What’s that smell? Why is the floor sticky? What’s this gross stuff on the bin I’m putting my bottles into?

What you’re noticing is beer, wine, whisky, gin, and schnapps, basically the residue of every imaginable alcoholic concoction. The better question is why is there often a film of said residue coating the counters and floors of stores across the province?

The answer is competition.

The Beer Store is the only place where bottles and cans can be redeemed for their deposit. While the not-for-profit Beer Store makes a pretty penny managing recyclables, there is no monetary incentive for the company to improve its retail experience. Of course, the Beer Store is beholden to its big brewer parents who are reluctant to invest in store-level infrastructure. After all if Molson Coors Brewing wanted to spend money to make the store nicer, that could help the competition like Mill Street Brewery sell some cases. And we can’t have that.

Plus, it’s a dirty job sorting the TBS (the Beer Store) bottles from the ODR (Ontario Deposit Return) bottles. Have you ever tried to figure out how many sticky empty beer cans are inside a trash bag? I have. It’s not pretty. Entry level employment at the Beer Store means a lot of time getting up close and personal with mouldy stale beer, cases crawling with insects, and bottles filled with a variety of unidentifiable substances.

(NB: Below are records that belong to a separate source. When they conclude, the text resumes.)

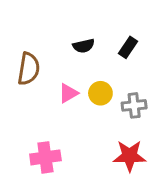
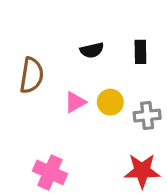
black rectangle: (128, 47) -> (140, 52), turned -35
pink cross: (45, 157) -> (50, 172), turned 32

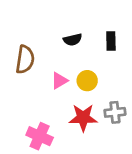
gray cross: (147, 116) -> (115, 112), moved
red star: (142, 171) -> (83, 118), moved

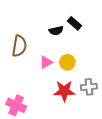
black rectangle: (111, 41) -> (75, 23), moved, turned -48
pink cross: (40, 136) -> (16, 105), moved

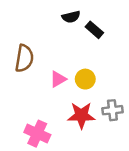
black semicircle: (56, 31) -> (71, 17), moved
pink cross: (16, 105) -> (37, 134), moved

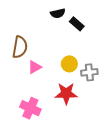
pink triangle: (58, 79) -> (35, 67), moved
gray cross: (112, 110) -> (89, 72), moved

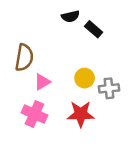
pink cross: (30, 108) -> (34, 114), moved

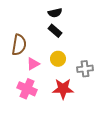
black rectangle: (94, 29) -> (55, 31), moved
yellow circle: (85, 78) -> (58, 59), moved

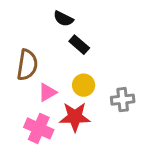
black semicircle: (55, 13) -> (63, 19), moved, turned 40
red star: (63, 89) -> (75, 117), moved

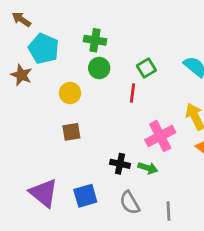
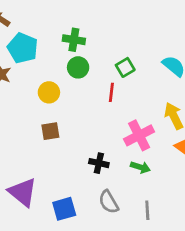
green arrow: (148, 168) -> (140, 167), moved
blue square: (85, 196) -> (64, 209), moved

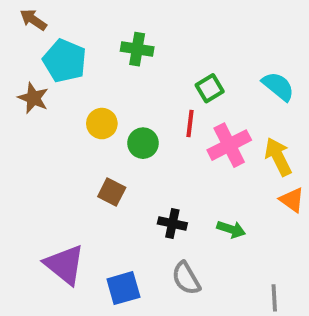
green circle: (78, 67) -> (143, 143), moved
brown square: (50, 131) -> (112, 192), moved, turned 36
pink cross: (139, 135) -> (229, 145), moved
gray line: (147, 210) -> (274, 298), moved

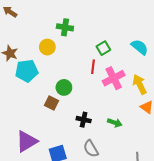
cyan pentagon: (65, 61) -> (27, 71), moved, turned -30
yellow circle: (102, 124) -> (47, 47), moved
green circle: (143, 143) -> (64, 87), moved
purple triangle: (65, 265) -> (27, 141), turned 50

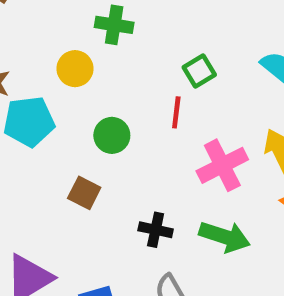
pink cross: (114, 78) -> (222, 165), moved
green circle: (64, 87) -> (112, 135), moved
green arrow: (115, 123) -> (225, 237), size x1.5

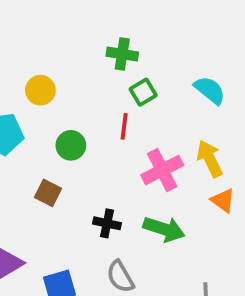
green cross: (114, 25) -> (122, 54), moved

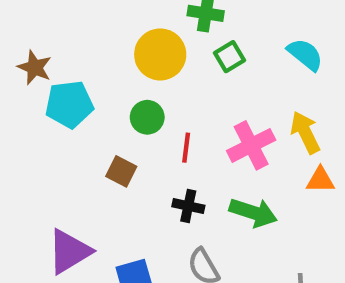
yellow circle: (40, 90) -> (160, 54), moved, size x1.5
red line: (124, 126) -> (186, 148), moved
orange triangle: (223, 201) -> (320, 180), turned -36

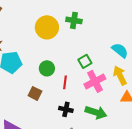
yellow circle: (160, 54) -> (47, 27), moved
cyan semicircle: (305, 54) -> (120, 50), moved
green square: (229, 57) -> (85, 61), moved

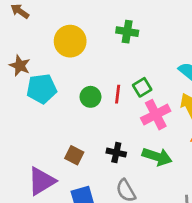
yellow circle: (47, 27) -> (70, 41), moved
red line: (65, 82) -> (118, 94), moved
brown square: (35, 93) -> (74, 155), moved

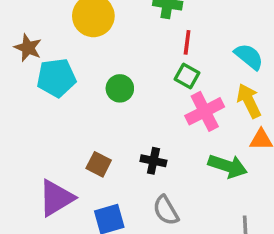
green square: (142, 87) -> (187, 76), turned -30
red line: (118, 94) -> (187, 42), moved
green arrow: (157, 157) -> (228, 166), moved

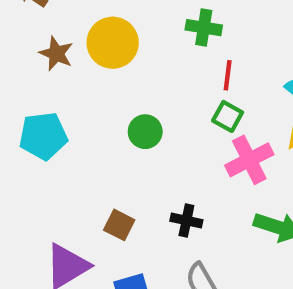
brown star: (28, 48) -> (56, 54), moved
cyan pentagon: (56, 78) -> (43, 136), moved

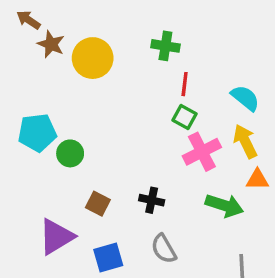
brown star: (56, 54) -> (51, 44), moved
green circle: (145, 132) -> (70, 153), moved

Are you really keeping beer out of the hands of minors?

Yes and no.

“ID 25” is embroidered on the uniform of every employee. Internally, the act of asking for ID is called a “challenge.” The number of challenges an employee makes per shift is often closely monitored by management. When The Beer Store says they take asking for valid ID seriously, I know first-hand that they are aren’t kidding. Failing to ID a mystery shopper has serious consequences for complacent workers.

Here’s where it all falls apart. A group of high school kids stands out in the parking lot, waiting for somebody who looks like they could use a few bucks. (It doesn’t take long to find one. For many of Toronto’s homeless, collecting bottles and cans and returning them to the Beer Store is practically an industry on to itself.) He’s going into the store anyways, and they hand over cash for a case.

Many of these “bottle collectors” are regular customers. I knew many by name. When I see a man who barely scrapes together $2 for a can of Laker Ice every day buying a nearly $50 case of Stella Artois, it raises a red flag. Training dictates that I inform the individual that purchasing for minors is against the law, but I cannot refuse to sell him the beer. On several occasions, I followed people I suspected of buying for minors out of the store where I saw them handing off alcohol to eagerly awaiting minors. My eye witness account of these transactions was not enough for management to allow me to refuse a sale. All they have to say is “I’m buying this for myself.”

Why are Beer Store employees so rude?

I’ve personally taken offence to this question on a number of occasions. I always did my best to serve my customers in a polite and professional manner and firmly believe there is no excuse for not maintaining that standard.

That said, I have witnessed behavior in the Beer Stores I worked in that I could never imagine happening in any other retail environment.

People included rotting garbage with their empties.
Full blown screaming matches would arise over who was first in the empties queue.
A man once threw cans at me, counting them, “one, two, three, four,” when I caught him demanding the deposit for more than he had.
My life has been threatened, and I’ve been called every name in the book.

Ask any Beer Store employee about some of their interactions with customers and settle in for a shocking tale.

While it may seem that my intention is to drag my former employer through the mud while it's under public scrutiny, that’s not the case. I stood behind the counter with many hardworking and professional people during my years at The Beer Store, many of them voiced profound insights regarding the state of the company and how beer should be sold in Ontario. More of them need to be heard.